Ein feministisches Statement „An den Alptraum“: Charlotte Brandi veröffentlicht ihr zweites Album
Sich mit den großen Problemthemen unserer Zeit oder auch persönlichen Traumata künstlerisch auseinanderzusetzen, traut sich nicht jede:r. Charlotte Brandi aber weiß, dass es sich lohnt, sich direkt „An den Alptraum“ zu richten, denn: „Es liegt Erlösung hinterm Horror“. Als Frontfrau der Indie-Band Me And My Drummer konnte sie schon Erfolge feiern, mit ihrem Solo-Projekt stellt sie aber noch genauer klar, wofür sie steht: Für durchaus ernste Themen, die mit einer charmanten Verspieltheit behandelt werden. Mit ihrem zweiten Studioalbum „An den Alptraum“ veröffentlicht Charlotte außerdem ihre erste deutschsprachige LP. In der deutschen Sprache fühlt sie sich aber mehr als wohl, wie immer wieder klar wird. Und auch musikalisch setzt sie sich keine kreativen Grenzen.

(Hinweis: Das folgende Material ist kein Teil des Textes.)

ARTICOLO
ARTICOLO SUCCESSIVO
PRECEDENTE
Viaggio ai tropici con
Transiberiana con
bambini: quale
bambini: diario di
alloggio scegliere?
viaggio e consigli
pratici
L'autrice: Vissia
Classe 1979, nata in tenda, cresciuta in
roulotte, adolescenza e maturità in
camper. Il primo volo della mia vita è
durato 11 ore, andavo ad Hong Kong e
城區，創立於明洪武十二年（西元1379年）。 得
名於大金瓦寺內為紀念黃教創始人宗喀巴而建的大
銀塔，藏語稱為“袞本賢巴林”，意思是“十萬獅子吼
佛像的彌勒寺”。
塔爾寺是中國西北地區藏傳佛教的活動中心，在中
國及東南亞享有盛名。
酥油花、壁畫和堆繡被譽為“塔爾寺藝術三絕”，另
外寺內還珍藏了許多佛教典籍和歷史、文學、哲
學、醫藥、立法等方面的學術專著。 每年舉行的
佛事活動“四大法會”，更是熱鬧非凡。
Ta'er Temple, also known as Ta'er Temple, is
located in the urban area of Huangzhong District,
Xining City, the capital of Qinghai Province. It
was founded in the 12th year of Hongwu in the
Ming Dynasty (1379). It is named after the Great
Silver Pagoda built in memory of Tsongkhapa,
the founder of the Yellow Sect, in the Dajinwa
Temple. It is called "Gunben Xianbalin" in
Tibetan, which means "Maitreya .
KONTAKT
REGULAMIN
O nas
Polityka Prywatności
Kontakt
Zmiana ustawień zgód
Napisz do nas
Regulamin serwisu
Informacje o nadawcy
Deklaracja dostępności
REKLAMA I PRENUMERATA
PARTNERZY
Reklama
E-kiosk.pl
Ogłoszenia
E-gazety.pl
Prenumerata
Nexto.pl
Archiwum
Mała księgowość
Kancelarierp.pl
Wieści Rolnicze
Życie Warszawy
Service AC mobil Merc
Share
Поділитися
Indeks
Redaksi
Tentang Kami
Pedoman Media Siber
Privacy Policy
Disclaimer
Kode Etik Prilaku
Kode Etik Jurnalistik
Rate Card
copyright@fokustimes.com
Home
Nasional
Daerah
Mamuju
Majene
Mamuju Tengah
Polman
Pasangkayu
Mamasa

Auf „An den Alptraum“ bekommen wir elf Tracks voller Art Pop, der sich nie dem Zeitgeist anbiedert. Charlotte bleibt offen für Einflüsse aus vielen verschiedenen Genres, von Folk („Todesangst“) bis Indie-Rock („Wien“), und auch die Arrangements sind bunt gefächert. Bei vielen Melodien schwingt eine gewisse barocke Mystik mit. Auch das Albumcover, auf dem sie mit erhobenem Schwert am Wasser steht, spielt in diese Ästhetik hinein, die im sakralen A-Capella-Opener „Der Ekel“ gipfelt.
Die Themen sind aber alles andere als mittelalterlich, es geht viel um Geschlechterrollen und Selbstverwirklichung. Der Titel „An den Alptraum“ weist auf zwei zentrale Inspirationen des Albums hin: Zum einen sind einige Songs am Rande der Alpen entstanden; zum anderen spielt sie auch auf den Sammelband „Eure Heimat ist unser Albtraum“ an, der sich mit Feminismus und Deutschland als Heimat auseinandersetzt.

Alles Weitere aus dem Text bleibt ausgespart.